Rara mengepalkan tangannya. Entah kenapa gadis itu sangat marah ketika Kenzo mengatakan jika peringkat yang diumumkan sekolah itu bodoh. Bagi Rara, peringkat itu adalah perjuangan, pembuktian diri bahwa dirinya juga mampu menjadi seperti kakak-kakaknya. Bagi Rara, Kenzo Adams adalah penghalang terbesar dalam semua ambisinya.
"Enggak peduli tapi tetap mempertahankan peringkat pertama? Lo nyari muka?"
Rara berhasil memancing amarah Kenzo. "Untung lo cewek. Kalau enggak ...."

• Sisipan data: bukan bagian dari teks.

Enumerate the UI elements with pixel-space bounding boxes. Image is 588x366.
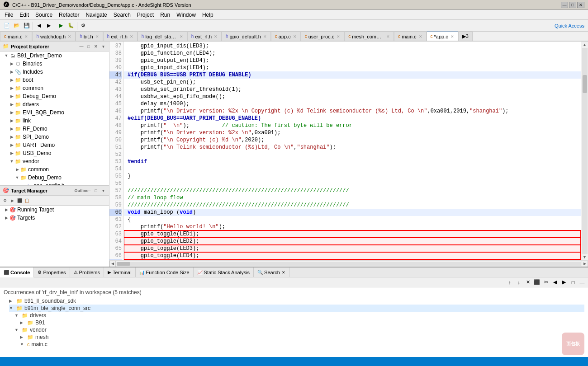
tab-main-c-1[interactable]: c main.c ✕ bbox=[0, 32, 32, 41]
tree-item-boot[interactable]: ▶ 📁 boot bbox=[0, 76, 109, 84]
scroll-down-btn[interactable]: ▼ bbox=[582, 254, 588, 260]
tree-item-spi-demo[interactable]: ▶ 📁 SPI_Demo bbox=[0, 133, 109, 141]
tab-close-5[interactable]: ✕ bbox=[180, 34, 183, 39]
menu-edit[interactable]: Edit bbox=[17, 11, 32, 19]
tab-app-c-1[interactable]: c app.c ✕ bbox=[271, 32, 301, 41]
tab-more[interactable]: ▶3 bbox=[458, 32, 473, 41]
tab-main-c-2[interactable]: c main.c ✕ bbox=[394, 32, 426, 41]
forward-button[interactable]: ▶ bbox=[44, 21, 54, 31]
search-result-b91-ll[interactable]: ▶ 📁 b91_ll_soundbar_sdk bbox=[9, 297, 584, 305]
tab-close-2[interactable]: ✕ bbox=[68, 34, 71, 39]
tab-app-c-active[interactable]: c *app.c ✕ bbox=[427, 32, 458, 41]
btab-properties[interactable]: ⚙ Properties bbox=[34, 267, 70, 277]
search-result-drivers[interactable]: ▼ 📁 drivers bbox=[14, 312, 584, 319]
scroll-track[interactable] bbox=[582, 48, 588, 254]
scroll-right-btn[interactable]: ▶ bbox=[582, 261, 588, 267]
tab-mesh-common[interactable]: c mesh_common.c ✕ bbox=[344, 32, 394, 41]
tree-item-emi-bqb[interactable]: ▶ 📁 EMI_BQB_Demo bbox=[0, 108, 109, 117]
btab-search[interactable]: 🔍 Search ✕ bbox=[254, 267, 289, 277]
menu-run[interactable]: Run bbox=[157, 11, 173, 19]
back-button[interactable]: ◀ bbox=[34, 21, 44, 31]
minimize-panel-btn[interactable]: — bbox=[78, 43, 85, 50]
btbar-collapse[interactable]: — bbox=[578, 278, 586, 286]
target-tree[interactable]: ▶ 🎯 Running Target ▶ 🎯 Targets bbox=[0, 206, 109, 267]
tab-close-1[interactable]: ✕ bbox=[24, 34, 28, 39]
tree-item-app-config[interactable]: h app_config.h bbox=[0, 182, 109, 185]
minimize-target-btn[interactable]: — bbox=[85, 188, 92, 194]
tab-bit[interactable]: h bit.h ✕ bbox=[76, 32, 103, 41]
tab-close-11[interactable]: ✕ bbox=[419, 34, 422, 39]
quick-access-label[interactable]: Quick Access bbox=[555, 23, 584, 28]
btab-static-stack[interactable]: 📈 Static Stack Analysis bbox=[194, 267, 254, 277]
tree-item-common[interactable]: ▶ 📁 common bbox=[0, 84, 109, 92]
menu-navigate[interactable]: Navigate bbox=[83, 11, 109, 19]
tab-gpio-default[interactable]: h gpio_default.h ✕ bbox=[222, 32, 271, 41]
menu-source[interactable]: Source bbox=[33, 11, 55, 19]
btbar-btn-6[interactable]: ◀ bbox=[551, 278, 559, 286]
close-panel-btn[interactable]: ✕ bbox=[93, 43, 99, 50]
vertical-scrollbar[interactable]: ▲ ▼ bbox=[581, 42, 588, 260]
btbar-expand[interactable]: □ bbox=[569, 278, 577, 286]
btab-function-code[interactable]: 📊 Function Code Size bbox=[136, 267, 194, 277]
save-button[interactable]: 💾 bbox=[22, 21, 32, 31]
menu-search[interactable]: Search bbox=[111, 11, 133, 19]
btbar-btn-7[interactable]: ▶ bbox=[560, 278, 568, 286]
btbar-btn-3[interactable]: ✕ bbox=[524, 278, 532, 286]
menu-project[interactable]: Project bbox=[134, 11, 156, 19]
tab-close-8[interactable]: ✕ bbox=[293, 34, 297, 39]
tree-item-running-target[interactable]: ▶ 🎯 Running Target bbox=[0, 206, 109, 214]
menu-refactor[interactable]: Refactor bbox=[56, 11, 82, 19]
debug-button[interactable]: 🐛 bbox=[66, 21, 76, 31]
tree-item-vendor-debug-demo[interactable]: ▼ 📁 Debug_Demo bbox=[0, 174, 109, 182]
minimize-button[interactable]: — bbox=[561, 2, 568, 8]
tab-close-9[interactable]: ✕ bbox=[337, 34, 340, 39]
tree-item-usb-demo[interactable]: ▶ 📁 USB_Demo bbox=[0, 149, 109, 157]
tab-log-def[interactable]: h log_def_stack.h ✕ bbox=[138, 32, 187, 41]
tab-watchdog[interactable]: h watchdog.h ✕ bbox=[32, 32, 76, 41]
search-tab-close[interactable]: ✕ bbox=[282, 270, 285, 275]
close-button[interactable]: ✕ bbox=[577, 2, 584, 8]
btbar-btn-1[interactable]: ↑ bbox=[506, 278, 514, 286]
tab-ext-rf-1[interactable]: h ext_rf.h ✕ bbox=[103, 32, 138, 41]
menu-window[interactable]: Window bbox=[174, 11, 199, 19]
tab-ext-rf-2[interactable]: h ext_rf.h ✕ bbox=[187, 32, 222, 41]
toolbar-btn-extra[interactable]: ⚙ bbox=[78, 21, 88, 31]
target-toolbar-btn-2[interactable]: ▶ bbox=[9, 197, 15, 204]
tree-item-uart-demo[interactable]: ▶ 📁 UART_Demo bbox=[0, 141, 109, 149]
search-result-b91m[interactable]: ▼ 📁 b91m_ble_single_conn_src bbox=[9, 305, 584, 312]
tab-close-7[interactable]: ✕ bbox=[263, 34, 267, 39]
maximize-panel-btn[interactable]: □ bbox=[85, 43, 92, 50]
search-result-b91[interactable]: ▶ 📁 B91 bbox=[20, 319, 584, 326]
target-toolbar-btn-1[interactable]: ⚙ bbox=[2, 197, 8, 204]
maximize-target-btn[interactable]: □ bbox=[93, 188, 99, 194]
scroll-thumb[interactable] bbox=[583, 75, 587, 93]
tab-user-proc[interactable]: c user_proc.c ✕ bbox=[301, 32, 344, 41]
tab-close-4[interactable]: ✕ bbox=[130, 34, 133, 39]
btab-terminal[interactable]: ▶ Terminal bbox=[104, 267, 136, 277]
tree-item-rf-demo[interactable]: ▶ 📁 RF_Demo bbox=[0, 125, 109, 133]
tree-item-debug-demo[interactable]: ▶ 📁 Debug_Demo bbox=[0, 92, 109, 100]
outline-tab[interactable]: Outline bbox=[78, 188, 85, 194]
tree-item-b91-driver-demo[interactable]: ▼ 🗂 B91_Driver_Demo bbox=[0, 52, 109, 60]
horiz-scroll-track[interactable] bbox=[117, 262, 581, 266]
menu-file[interactable]: File bbox=[2, 11, 16, 19]
scroll-up-btn[interactable]: ▲ bbox=[582, 42, 588, 48]
tree-item-link[interactable]: ▶ 📁 link bbox=[0, 117, 109, 125]
view-target-menu[interactable]: ▾ bbox=[100, 188, 106, 194]
code-editor[interactable]: gpio_input_dis(LED3); gpio_function_en(L… bbox=[124, 42, 581, 260]
bottom-content[interactable]: Occurrences of 'rf_drv_ble_init' in work… bbox=[0, 287, 588, 357]
btbar-btn-5[interactable]: ✂ bbox=[542, 278, 550, 286]
project-tree[interactable]: ▼ 🗂 B91_Driver_Demo ▶ ⬡ Binaries ▶ 📎 Inc… bbox=[0, 52, 109, 185]
search-result-mainc[interactable]: ▼ c main.c bbox=[20, 341, 584, 348]
tree-item-vendor-common[interactable]: ▶ 📁 common bbox=[0, 165, 109, 174]
target-toolbar-btn-4[interactable]: 📋 bbox=[24, 197, 30, 204]
menu-help[interactable]: Help bbox=[199, 11, 216, 19]
btab-problems[interactable]: ⚠ Problems bbox=[70, 267, 104, 277]
tab-close-3[interactable]: ✕ bbox=[95, 34, 99, 39]
btab-console[interactable]: ⬛ Console bbox=[0, 267, 34, 277]
tab-close-12[interactable]: ✕ bbox=[450, 34, 454, 39]
build-button[interactable]: ▶ bbox=[56, 21, 66, 31]
search-result-vendor[interactable]: ▼ 📁 vendor bbox=[14, 326, 584, 333]
horizontal-scrollbar[interactable]: ◀ ▶ bbox=[109, 260, 588, 267]
horiz-scroll-thumb[interactable] bbox=[117, 262, 130, 266]
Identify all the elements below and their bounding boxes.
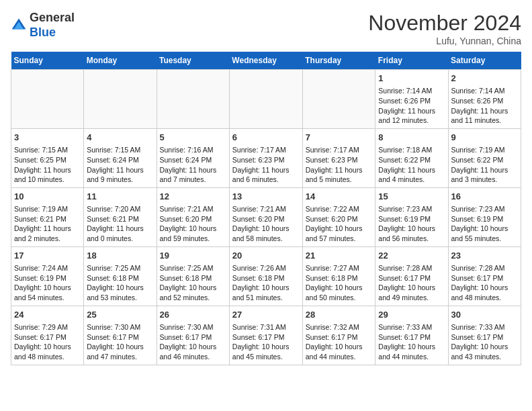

Kenzo menggantungkan kalimatnya lantas tersenyum sinis. Dia hendak pergi meninggalkan Rara ketika Rara kembali maladeni ucapannya.
"Suatu saat, gua bakal ngalahin lo!"
Kenzo berhenti, tersenyum miring dan kembali berbalik untuk menatap Rara. "Lo enggak bakal bisa ngalahin Kenzo Adams," Kenzo meremehkan tantangan Rara.
Napas Rara memburu, suara lantangnya kembali menggaung di hall olahraga sekolah. "Lo bakal nangis di depan gue, memohon sesuatu yang enggak bisa lo dapatkan!"
Kenzo tertawa mendengar ucapan Rara. "Benarkah? Yakin itu bukan ilusi lo?"
"Tunggu saja," jawab Rara mantap. "Anggap saja ini enggak pernah terjadi karena gue nyesel minta bantuan sama lo."
Kenangan itu tidak bisa Rara lupakan seperti bayangan hitam yang selalu menghantui kemanapun dia pergi. Sepertinya Kenzo juga sama membenci seperti dirinya. Bagi Rara itu adalah kali pertama dia menciptakan seorang musuh dan bagi Kenzo itu adalah tantangan terbuka pertama yang selalu bisa membuatnya semangat untuk mempertahankan posisinya, harga dirinya.
Rara menyesal? Sama sekali tidak. Semangatnya justru semakin berkobar untuk bisa mengalahkan Kenzo, memberinya pelajaran. Di tahun terakhirnya ini, Rara sudah bersumpah akan membuat semuanya terjadi. Dia akan menunjukkan pada dunia jika dia mampu. Rara sudah membulatkan tekad untuk keluar dari bayang-bayang Kenzo William Adams, cowok arogan yang membuat masa-masa sekolahnya suram.
Rara membuang napas beratnya. Semua tekanan ini benar-benar membuatnya gila. Jika saja Rara tidak menerima perundungan di sekolahnya yang lama, dia tidak akan bertemu dengan Kenzo.Namun, takdir sudah berlaku. Rara tidak bisa mengubahnya maupun mengelaknya.